## [Assigned task]
Reproduce all the data exactly, without pictures.

*** Block opens ***

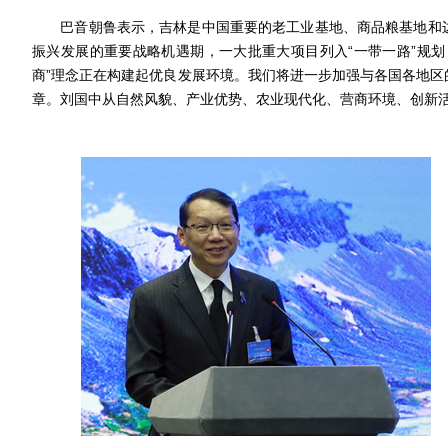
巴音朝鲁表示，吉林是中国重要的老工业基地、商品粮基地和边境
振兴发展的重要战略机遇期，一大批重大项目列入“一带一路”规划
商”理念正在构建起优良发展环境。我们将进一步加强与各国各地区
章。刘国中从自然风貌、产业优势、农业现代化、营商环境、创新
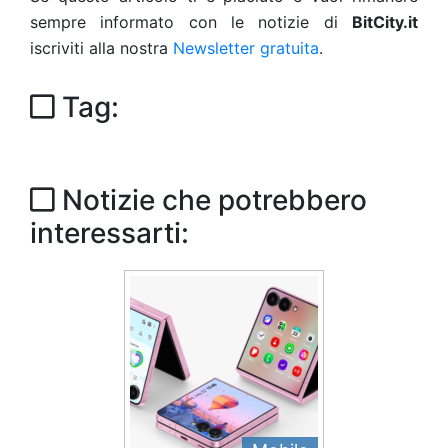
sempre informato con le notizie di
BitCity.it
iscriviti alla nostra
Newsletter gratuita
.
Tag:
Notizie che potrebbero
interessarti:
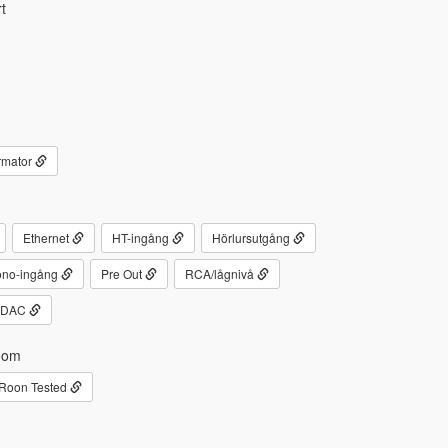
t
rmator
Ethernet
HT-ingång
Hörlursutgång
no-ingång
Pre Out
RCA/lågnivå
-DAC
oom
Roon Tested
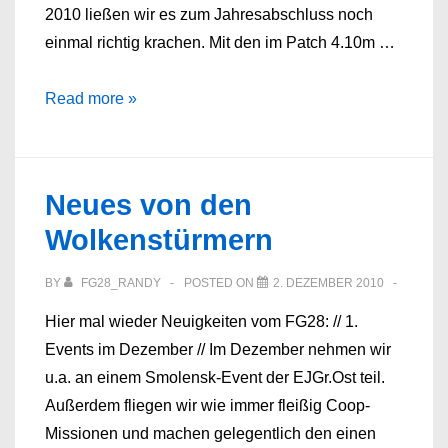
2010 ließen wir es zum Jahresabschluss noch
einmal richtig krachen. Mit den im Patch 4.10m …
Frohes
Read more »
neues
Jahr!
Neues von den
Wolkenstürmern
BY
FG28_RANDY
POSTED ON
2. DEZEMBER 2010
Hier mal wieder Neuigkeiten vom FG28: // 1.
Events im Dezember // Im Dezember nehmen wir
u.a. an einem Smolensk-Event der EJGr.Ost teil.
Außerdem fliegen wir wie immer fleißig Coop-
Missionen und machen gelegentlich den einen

*** Block closes ***

## [Response area]
巴音朝鲁表示，吉林是中国重要的老工业基地、商品粮基地和边境
振兴发展的重要战略机遇期，一大批重大项目列入“一带一路”规划
商”理念正在构建起优良发展环境。我们将进一步加强与各国各地区
章。刘国中从自然风貌、产业优势、农业现代化、营商环境、创新
sempre informato con le notizie di
BitCity.it
iscriviti alla nostra
Newsletter gratuita
.
Tag:
Notizie che potrebbero
interessarti:
t
rmator
Ethernet
HT-ingång
Hörlursutgång
no-ingång
Pre Out
RCA/lågnivå
-DAC
oom
Roon Tested
2010 ließen wir es zum Jahresabschluss noch
einmal richtig krachen. Mit den im Patch 4.10m …
Frohes
Read more »
neues
Jahr!
Neues von den
Wolkenstürmern
BY
FG28_RANDY
POSTED ON
2. DEZEMBER 2010
Hier mal wieder Neuigkeiten vom FG28: // 1.
Events im Dezember // Im Dezember nehmen wir
u.a. an einem Smolensk-Event der EJGr.Ost teil.
Außerdem fliegen wir wie immer fleißig Coop-
Missionen und machen gelegentlich den einen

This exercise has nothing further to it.